• _WHAT THE EXERCISE ASKS_:
A verbatim transcript of the data that follows, free of images, is the expected result.

Top of ENTRIES PROVIDED

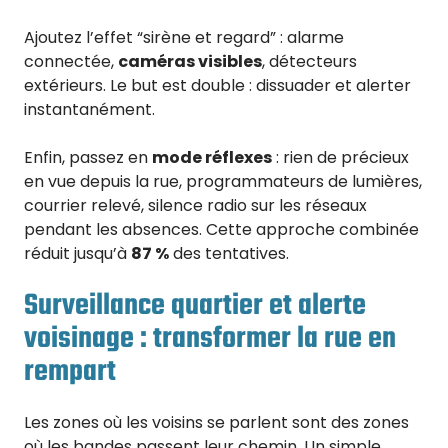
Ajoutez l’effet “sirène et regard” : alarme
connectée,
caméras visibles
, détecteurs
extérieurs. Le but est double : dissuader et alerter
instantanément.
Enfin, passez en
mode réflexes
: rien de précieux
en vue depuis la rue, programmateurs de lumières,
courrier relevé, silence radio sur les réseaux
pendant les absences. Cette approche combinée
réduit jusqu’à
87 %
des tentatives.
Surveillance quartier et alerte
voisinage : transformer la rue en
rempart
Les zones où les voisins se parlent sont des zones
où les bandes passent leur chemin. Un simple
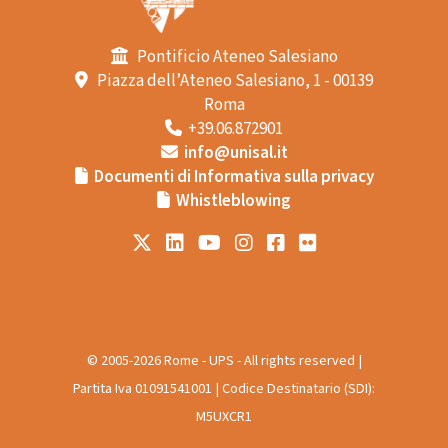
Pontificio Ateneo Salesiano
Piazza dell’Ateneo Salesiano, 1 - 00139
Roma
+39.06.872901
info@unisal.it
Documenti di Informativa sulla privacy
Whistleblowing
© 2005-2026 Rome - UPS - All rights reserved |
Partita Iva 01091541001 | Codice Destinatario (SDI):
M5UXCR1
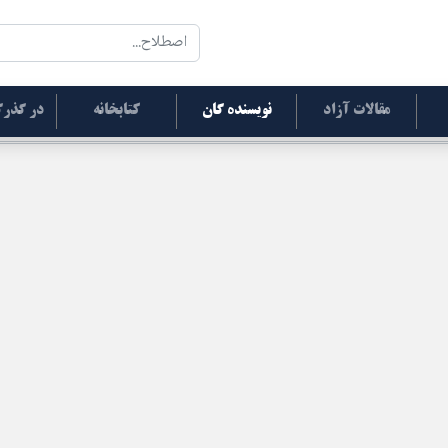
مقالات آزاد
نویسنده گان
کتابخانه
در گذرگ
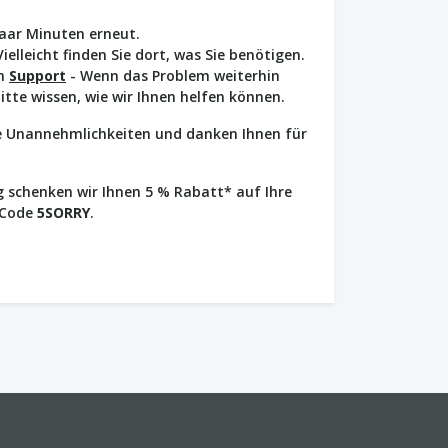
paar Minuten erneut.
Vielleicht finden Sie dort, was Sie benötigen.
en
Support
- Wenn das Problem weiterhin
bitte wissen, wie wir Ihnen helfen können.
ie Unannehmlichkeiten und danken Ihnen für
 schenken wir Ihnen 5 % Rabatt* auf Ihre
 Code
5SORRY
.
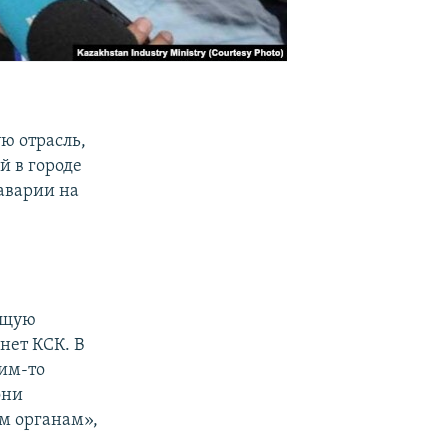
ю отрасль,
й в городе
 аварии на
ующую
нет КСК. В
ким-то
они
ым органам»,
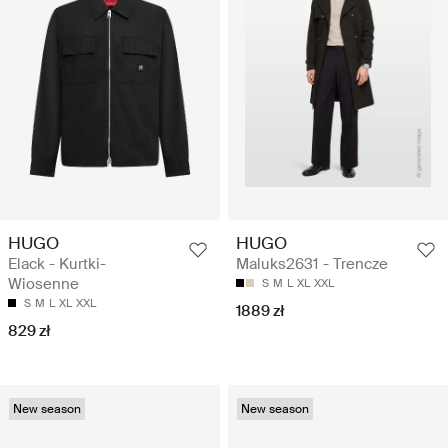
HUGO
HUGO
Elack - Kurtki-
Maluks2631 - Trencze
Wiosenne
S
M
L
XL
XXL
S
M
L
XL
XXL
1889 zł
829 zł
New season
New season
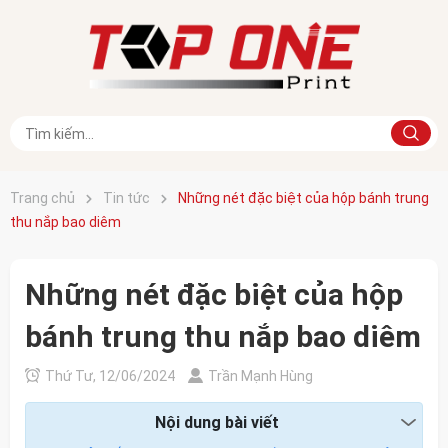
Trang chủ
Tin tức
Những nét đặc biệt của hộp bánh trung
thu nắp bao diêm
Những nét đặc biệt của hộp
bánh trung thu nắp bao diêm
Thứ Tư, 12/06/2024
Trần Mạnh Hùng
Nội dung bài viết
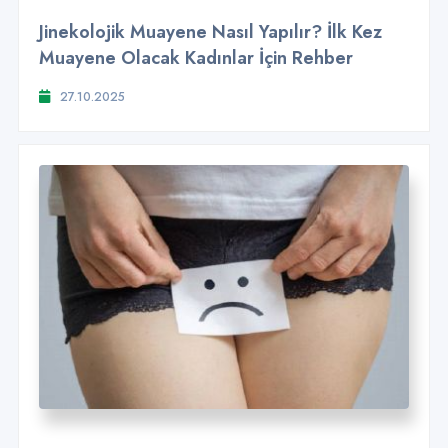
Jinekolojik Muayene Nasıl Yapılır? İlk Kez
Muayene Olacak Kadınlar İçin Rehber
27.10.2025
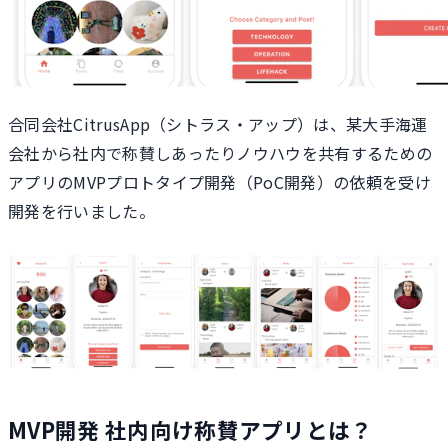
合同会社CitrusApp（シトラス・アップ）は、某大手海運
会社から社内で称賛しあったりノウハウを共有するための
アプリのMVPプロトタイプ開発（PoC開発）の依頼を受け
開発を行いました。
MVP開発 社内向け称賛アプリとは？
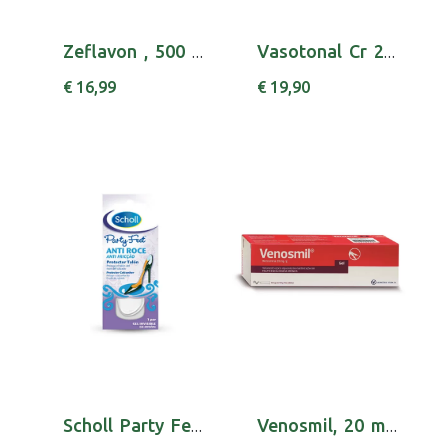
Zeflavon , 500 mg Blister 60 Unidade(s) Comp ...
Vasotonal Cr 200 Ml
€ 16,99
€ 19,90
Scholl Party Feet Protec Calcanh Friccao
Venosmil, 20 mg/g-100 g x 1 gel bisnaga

Bottom of ENTRIES PROVIDED

• _YOUR SOLUTION_:
Ajoutez l’effet “sirène et regard” : alarme
connectée,
caméras visibles
, détecteurs
extérieurs. Le but est double : dissuader et alerter
instantanément.
Enfin, passez en
mode réflexes
: rien de précieux
en vue depuis la rue, programmateurs de lumières,
courrier relevé, silence radio sur les réseaux
pendant les absences. Cette approche combinée
réduit jusqu’à
87 %
des tentatives.
Surveillance quartier et alerte
voisinage : transformer la rue en
rempart
Les zones où les voisins se parlent sont des zones
où les bandes passent leur chemin. Un simple
Pontificio Ateneo Salesiano
Piazza dell’Ateneo Salesiano, 1 - 00139
Roma
+39.06.872901
info@unisal.it
Documenti di Informativa sulla privacy
Whistleblowing
© 2005-2026 Rome - UPS - All rights reserved |
Partita Iva 01091541001 | Codice Destinatario (SDI):
M5UXCR1
مقالات آزاد
نویسنده گان
کتابخانه
در گذرگ
paar Minuten erneut.
Vielleicht finden Sie dort, was Sie benötigen.
en
Support
- Wenn das Problem weiterhin
bitte wissen, wie wir Ihnen helfen können.
ie Unannehmlichkeiten und danken Ihnen für
 schenken wir Ihnen 5 % Rabatt* auf Ihre
 Code
5SORRY
.
ю отрасль,
й в городе
 аварии на
ующую
нет КСК. В
ким-то
они
ым органам»,
HUGO
HUGO
Elack - Kurtki-
Maluks2631 - Trencze
Wiosenne
S
M
L
XL
XXL
S
M
L
XL
XXL
1889 zł
829 zł
New season
New season
Trang chủ
Tin tức
Những nét đặc biệt của hộp bánh trung
thu nắp bao diêm
Những nét đặc biệt của hộp
bánh trung thu nắp bao diêm
Thứ Tư, 12/06/2024
Trần Mạnh Hùng
Nội dung bài viết
Jinekolojik Muayene Nasıl Yapılır? İlk Kez
Muayene Olacak Kadınlar İçin Rehber
27.10.2025
合同会社CitrusApp（シトラス・アップ）は、某大手海運
会社から社内で称賛しあったりノウハウを共有するための
アプリのMVPプロトタイプ開発（PoC開発）の依頼を受け
開発を行いました。
MVP開発 社内向け称賛アプリとは？
Zeflavon , 500 mg Blister 60 Unidade(s) Comp ...
Vasotonal Cr 200 Ml
€ 16,99
€ 19,90
Scholl Party Feet Protec Calcanh Friccao
Venosmil, 20 mg/g-100 g x 1 gel bisnaga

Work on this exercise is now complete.